(Entries taken from a collection)
··········

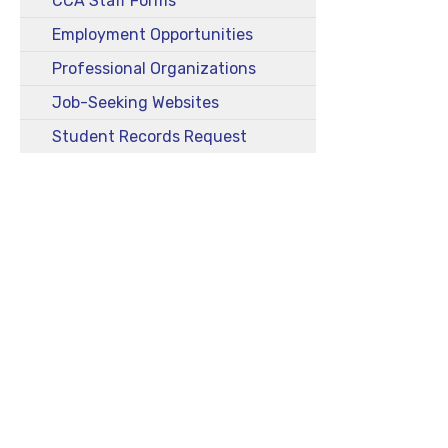
CCA Staff Forms
Employment Opportunities
Professional Organizations
Job-Seeking Websites
Student Records Request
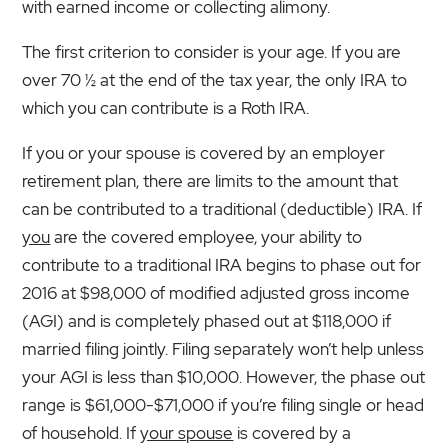
with earned income or collecting alimony.
The first criterion to consider is your age. If you are
over 70 ½ at the end of the tax year, the only IRA to
which you can contribute is a Roth IRA.
If you or your spouse is covered by an employer
retirement plan, there are limits to the amount that
can be contributed to a traditional (deductible) IRA. If
you
are the covered employee, your ability to
contribute to a traditional IRA begins to phase out for
2016 at $98,000 of modified adjusted gross income
(AGI) and is completely phased out at $118,000 if
married filing jointly. Filing separately won’t help unless
your AGI is less than $10,000. However, the phase out
range is $61,000-$71,000 if you’re filing single or head
of household. If
your spouse
is covered by a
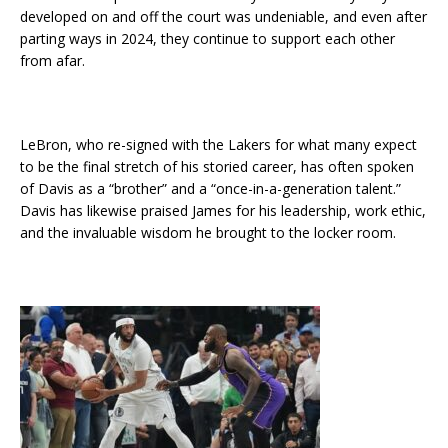
developed on and off the court was undeniable, and even after
parting ways in 2024, they continue to support each other
from afar.
LeBron, who re-signed with the Lakers for what many expect
to be the final stretch of his storied career, has often spoken
of Davis as a “brother” and a “once-in-a-generation talent.”
Davis has likewise praised James for his leadership, work ethic,
and the invaluable wisdom he brought to the locker room.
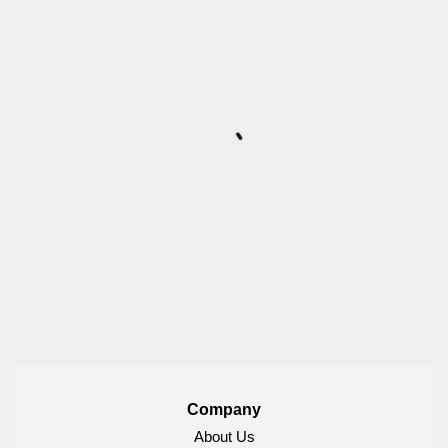
Company
About Us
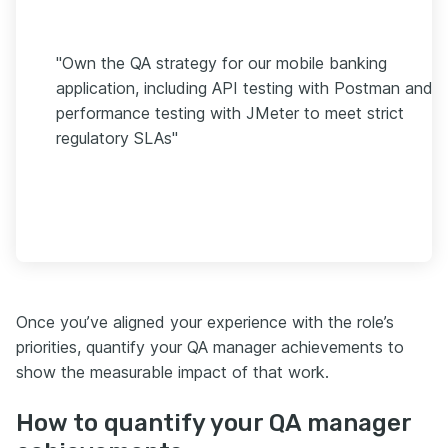
"Own the QA strategy for our mobile banking
application, including API testing with Postman and
performance testing with JMeter to meet strict
regulatory SLAs"
Once you’ve aligned your experience with the role’s
priorities, quantify your QA manager achievements to
show the measurable impact of that work.
How to quantify your QA manager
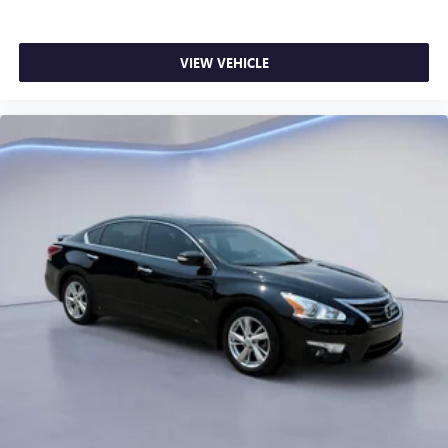
VIEW VEHICLE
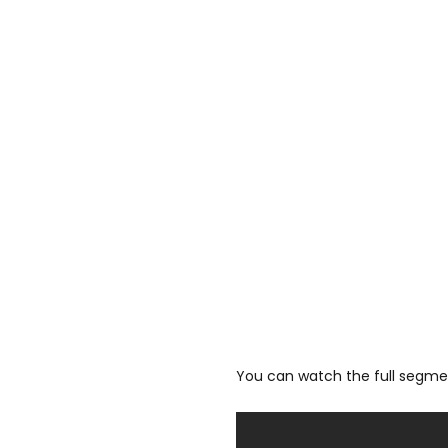
You can watch the full segmen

··········

What you are asked to do: Look through the entries and find each line that has the string "spouse". Copy those lines.

Solution for this task:
If you or your spouse is covered by an employer
your spouse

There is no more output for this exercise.